— Вы… вы, что себе позволяете, старший лейтенант?! — задохнулся в гневе замполит.

— Не больше вашего, товарищ подполковник. Никто не давал вам права оскорблять честь и достоинство подчиненных, равно как обращаться ко мне на ты. Читайте устав перед сном.

Потом меня призвал командир эскадрильи.

— Та шо у тебе с комиссаром стряслось?

— С каким еще комиссаром?

— З якым, з якым… шо у нас их — десять? Со Щусевым?

— Он не комиссар, — сказал я, — только замполит.

Гесь сверкнул своим черным, с сумасшедшинкой глазом — хитрюги и великого дипломата — и приказал:

— Зараз, одна нога тут, друга — там… Молчи, демагогист! Зараз к замполиту давай и скажи: бильше не буду… Извиняюсь… И не объясняй, шо вин не летчик, не доказуй: боевые листки — еще не авиация; не спрашивай, скильки он весит, какая тебе разница: сто в нем килограммов или тильки девяносто шесть?! Давай, чеши! Время уходит… Ты литать хочешь?! Так зараз, зараз давай!

Летать я хотел. И еще: я не мог подвести Колю Геся.
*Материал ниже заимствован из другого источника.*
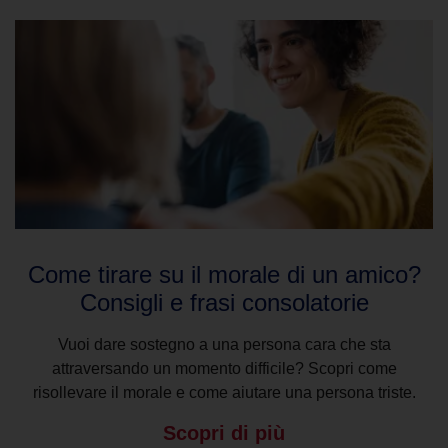
Come tirare su il morale di un amico?
Consigli e frasi consolatorie
Vuoi dare sostegno a una persona cara che sta
attraversando un momento difficile? Scopri come
risollevare il morale e come aiutare una persona triste.
Scopri di più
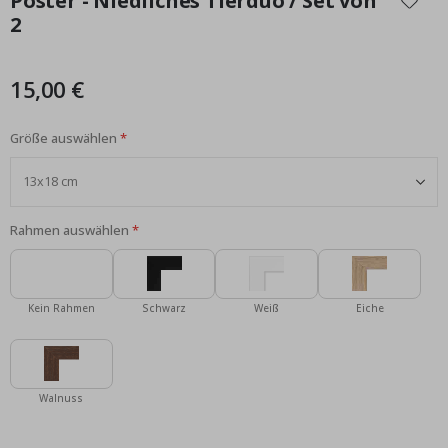
Poster - Niedliches Tierduo / Set von
der
2
Bildgalerie
springen
15,00 €
Größe auswählen
Rahmen auswählen
Kein Rahmen
Schwarz
Weiß
Eiche
Walnuss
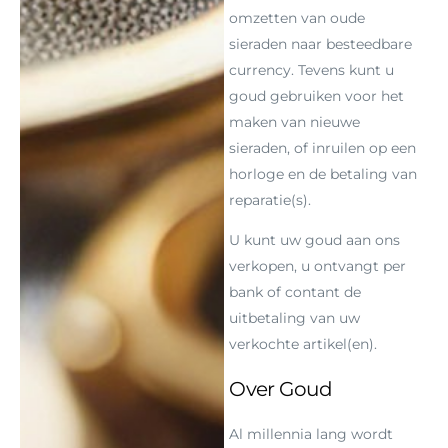
omzetten van oude
sieraden naar besteedbare
currency. Tevens kunt u
goud gebruiken voor het
maken van nieuwe
sieraden, of inruilen op een
horloge en de betaling van
reparatie(s).
U kunt uw goud aan ons
verkopen, u ontvangt per
bank of contant de
uitbetaling van uw
verkochte artikel(en).
Over Goud
Al millennia lang wordt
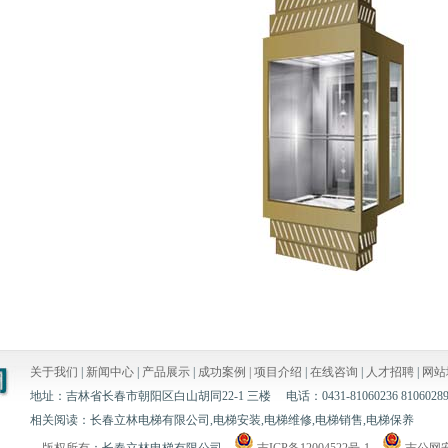
关于我们
|
新闻中心
|
产品展示
|
成功案例 |
项目介绍
|
在线咨询
|
人才招聘
|
网站
地址：吉林省长春市朝阳区白山胡同22-1 三楼 电话：0431-81060236 8106028
相关阅读：长春立林电梯有限公司,电梯安装,电梯维修,电梯销售,电梯保养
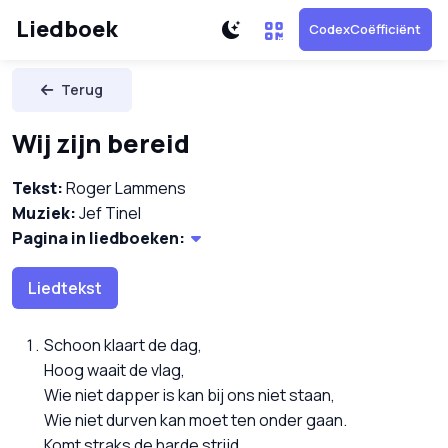
Liedboek
CodexCoëfficiënt
Terug
Wij zijn bereid
Tekst:
Roger Lammens
Muziek:
Jef Tinel
Pagina in liedboeken:
Liedtekst
Schoon klaart de dag,
Hoog waait de vlag,
Wie niet dapper is kan bij ons niet staan,
Wie niet durven kan moet ten onder gaan.
Komt straks de harde strijd,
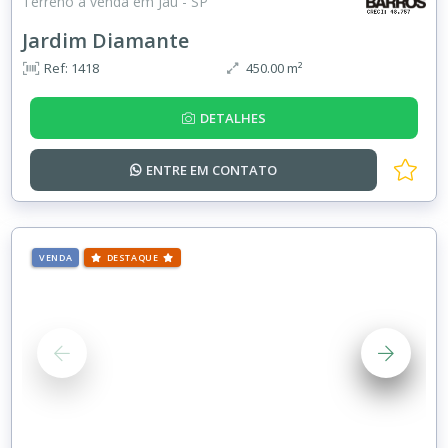
Terreno à venda em Jaú - SP
Jardim Diamante
Ref: 1418
450.00 m²
DETALHES
ENTRE EM
CONTATO
VENDA
DESTAQUE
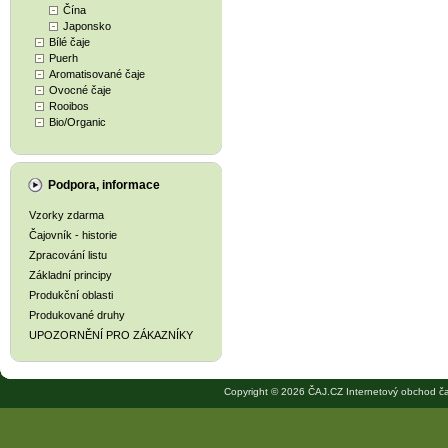
Čína
Japonsko
Bílé čaje
Puerh
Aromatisované čaje
Ovocné čaje
Rooibos
Bio/Organic
Podpora, informace
Vzorky zdarma
Čajovník - historie
Zpracování listu
Základní principy
Produkční oblasti
Produkované druhy
UPOZORNĚNÍ PRO ZÁKAZNÍKY
Copyright © 2026 ČAJ.CZ Internetový obchod ča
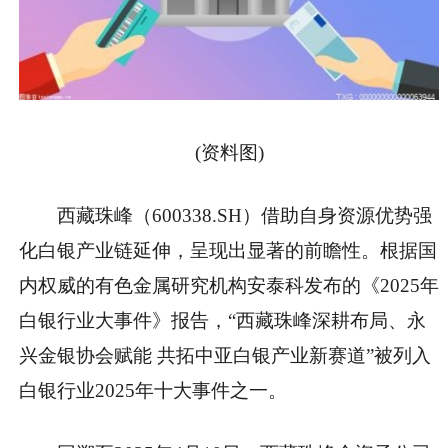
(资料图)
西藏珠峰（600338.SH）借助自身资源优势强
化白银产业链延伸，呈现出显著的前瞻性。根据国
内权威的有色金属研究机构安泰科发布的《2025年
白银行业大事件》报告，“西藏珠峰深耕布局、永
兴金银协会赋能 共拓中亚白银产业新赛道”被列入
白银行业2025年十大事件之一。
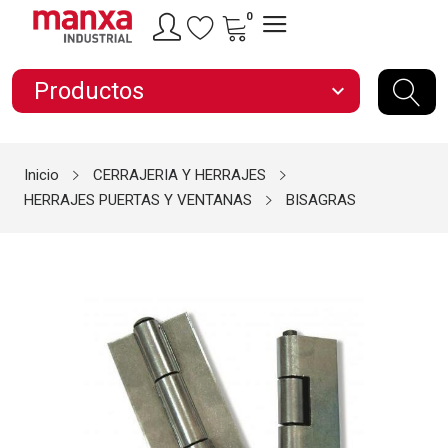
0
Productos
expand_more
Inicio
CERRAJERIA Y HERRAJES
HERRAJES PUERTAS Y VENTANAS
BISAGRAS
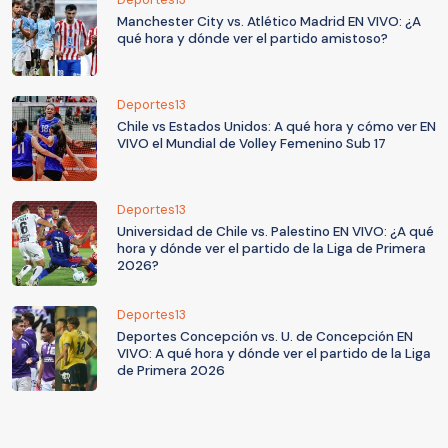
Manchester City vs. Atlético Madrid EN VIVO: ¿A
qué hora y dónde ver el partido amistoso?
Deportes13
Chile vs Estados Unidos: A qué hora y cómo ver EN
VIVO el Mundial de Volley Femenino Sub 17
Deportes13
Universidad de Chile vs. Palestino EN VIVO: ¿A qué
hora y dónde ver el partido de la Liga de Primera
2026?
Deportes13
Deportes Concepción vs. U. de Concepción EN
VIVO: A qué hora y dónde ver el partido de la Liga
de Primera 2026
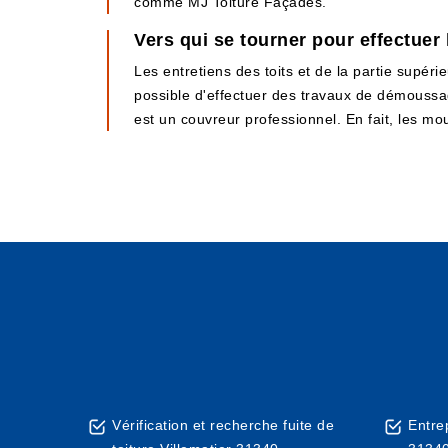
comme MJ Toiture Façades.
Vers qui se tourner pour effectuer 
Les entretiens des toits et de la partie supérie
possible d'effectuer des travaux de démoussage
est un couvreur professionnel. En fait, les mo
Vérification et recherche fuite de
Entre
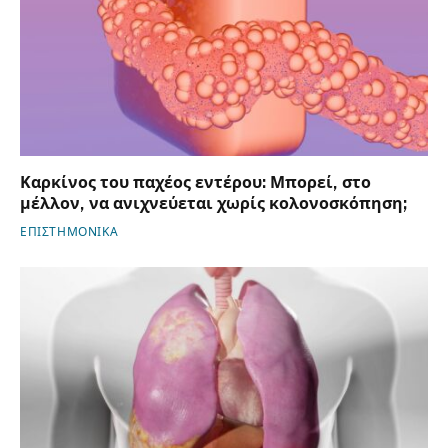
Καρκίνος του παχέος εντέρου: Μπορεί, στο
μέλλον, να ανιχνεύεται χωρίς κολονοσκόπηση;
ΕΠΙΣΤΗΜΟΝΙΚΑ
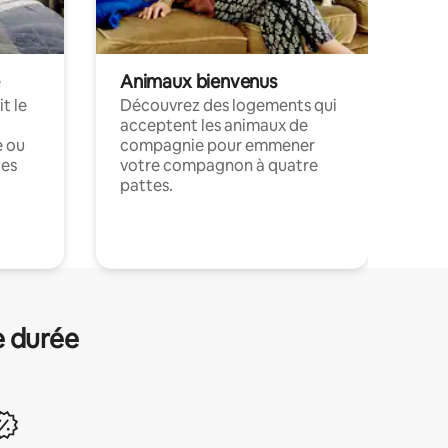
Animaux bienvenus
t le
Découvrez des logements qui
acceptent les animaux de
e ou
compagnie pour emmener
ces
votre compagnon à quatre
pattes.
.
e durée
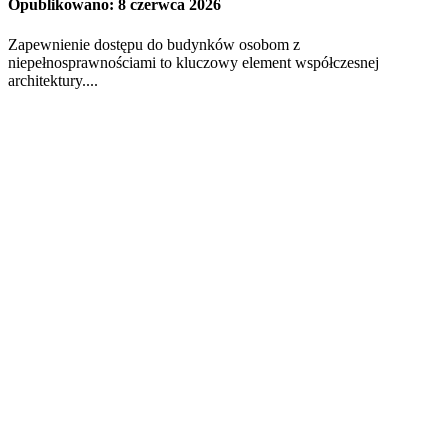
Opublikowano: 8 czerwca 2026
Zapewnienie dostępu do budynków osobom z
niepełnosprawnościami to kluczowy element współczesnej
architektury....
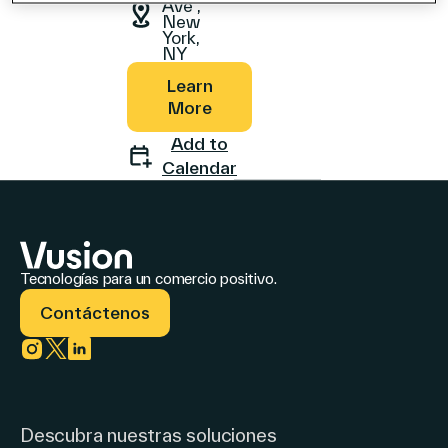
Ave ,
New
York,
NY
Company
Learn
More
Add to
Calendar
Contáctenos
Tecnologías para un comercio positivo.
Search
Contáctenos
Inversionistas
Link to instagram
Link to twitter
Link to linkedin
Socios
Carreras
Descubra nuestras soluciones
Link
Батю, золотого нашего командира…

В назначенное плановой таблицей полетов время, я начал разбег. Огни ограждения, набирая скорость, ринулись мне навстречу. О замполите я приказал себе не думать. О своем малодушии — тоже. Думать можно и надо было о сохранении направления разбега, о скорости отрыва машины от земли.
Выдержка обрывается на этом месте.